Rio Tinto, currently in the news because of Chinese government claims of bribery of steel industry executives by some of its executives there, is looking at a lower half year profit, judging by the June quarter and first half production review released yesterday.
Second quarter iron ore output rose 8% and Rio expects the recovery in Chinese steel demand to continue in the current half.
That’s being reflected in rising spot prices (including freight) for iron ore, with prices now around $US85 to $US90 a tonne, compared with the 2009 Japanese contract price of $US62 a tonne.
Production of the ore, Rio’s major profit contributor, was 45.2 million tonnes in the three months to June 30, up from 41.9 million tonnes in the same quarter of last year.
But first half production this year of 76.80 million tonnes, was down 3% on the 79.23 million tonnes of the same half of 2008.
It reaffirmed full-year output guidance of 200 million tonnes.
Rio said around 50% of first half production (or around 38 million tonnes) was sold on spot markets in the six months.
Rio CEO Tom Albanese said in a statement in the review:
"Markets remained tough in the second quarter, as expected, particularly in aluminium.
"The production curtailments announced in January in this product group have started to take effect and are reflected in this report.
"We continue to press ahead with actions to reduce costs across the board, align production with demand, and bring down levels of net debt," he said.
Rio completed the US$15.2 billion rights issue earlier in July and during the course of this year agreed to sell assets valued at $US3.7 billion, including $US1.2 billion for the Alcan Packaging Food Americas division announced on 6 July and its undeveloped potash assets in Argentina and Canada for $US50 million (and a profit of $US797 million).
On June 5, Rio Tinto announced that it had entered a non-binding agreement with BHP Billiton to establish a production joint venture of both companies’ Western Australian iron ore assets.

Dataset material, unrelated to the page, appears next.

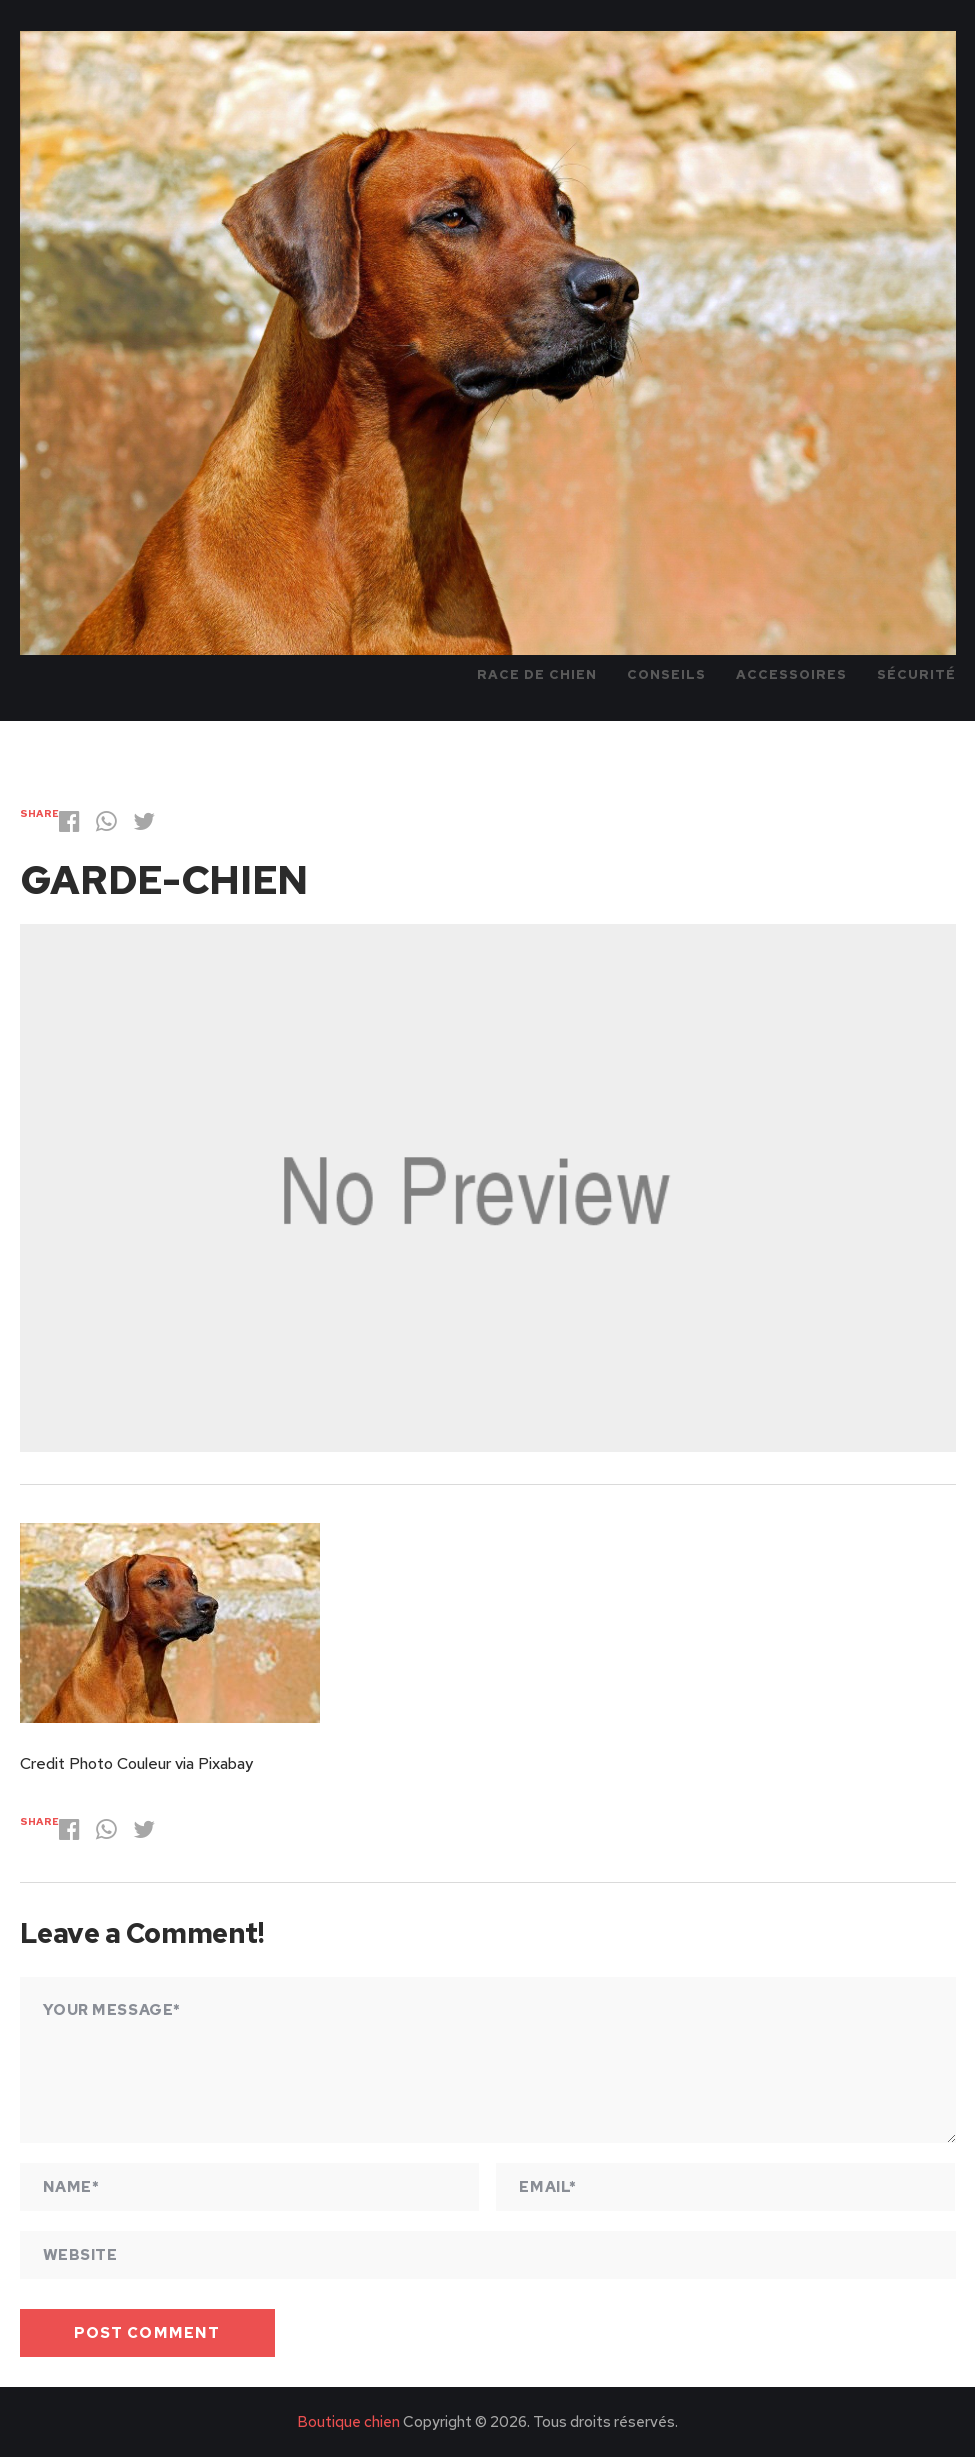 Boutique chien (348, 2422)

That was the deal that allowed it to wriggle away from Chinalco and its $US19 billion of cash and capital.
Rio Tinto’s said its global iron ore production was up 8% compared with the second quarter of 2008.
Pilbara iron ore production of 53 million tonnes (42 million tonnes on an attributable basis), up 11% on the second quarter of 2008, reflected operations running at full capacity.
During the second quarter, Rio Tinto settled 2009 iron ore supply contracts with Japan, Korea and Taiwan.
Deliveries continue to other customers on a provisional price or spot sales basis.
Approximately half of the iron ore that Rio Tinto has produced this calendar year has been sold on a spot market basis.
The delivered iron ore spot price has risen in line with rising freight rates, while on an FOB basis spot prices have remained relatively flat during the quarter.
Record second quarter production of 53 million tonnes (42 million tonnes on an attributable basis) was 47% higher than the previous quarter, and represented an 11% increase on the corresponding quarter of 2008.
Total shipments from the Pilbara region of Western Australia during the second quarter totalled 52.5 million tonnes, 33% higher than the previous quarter, and a 14% increase on the same quarter of 2008.
Rio Tinto’s iron ore guidance for its global operations in 2009, incorporating Australia, Canada and Brazil, remains around 200 million tonnes (on a 100% basis) with the recovery in Chinese steel demand expected to continue into the second half of 2009.
Following production cutbacks in response to the sharp fall in demand, bauxite production was down 14%, alumina down 6% and aluminium down 5%, compared with the second quarter of 2008.
Second quarter trading in the aluminium business continued to experience difficult conditions and showed a slight improvement on the first quarter of 2009.
In the light of very difficult trading conditions, management has implemented a widespread programme of closures and curtailments to reduce the cost of production.
Bauxite production has been reduced by 5 million tonnes, high cost alumina refining capacity has been cut and a total of approximately 450,000 tonnes or 12% of smelting capacity is expected to have been divested, idled or shut down by the end of 2009, including the anticipated cessation of primary smelting operations at Anglesey, the Beauharnois closure, and production curtailments at higher cost smelters in Europe and Canada.
Rio said that over 80% of its aluminium metal capacity is positioned in the lower half of the industry cost curve.
"With these actions, 42% of Rio Tinto Alcan’s smelting capacity in the upper half of the cost curve has been either sold or curtailed.
"Cost reduction measures will lead to an improvement in margins against a backdrop of strengthening Canadian and Australian currencies.
"These foreign exchange effects, together with the non-cash impact of balance sheet translation movements and other non cash effects, are expected to have a negative impact on EBITDA in the first half of 2009."
Rio Tinto Alcan’s said its aluminium production capacity is expected to be operating at a 12% lower annual run rate by the end of 2009.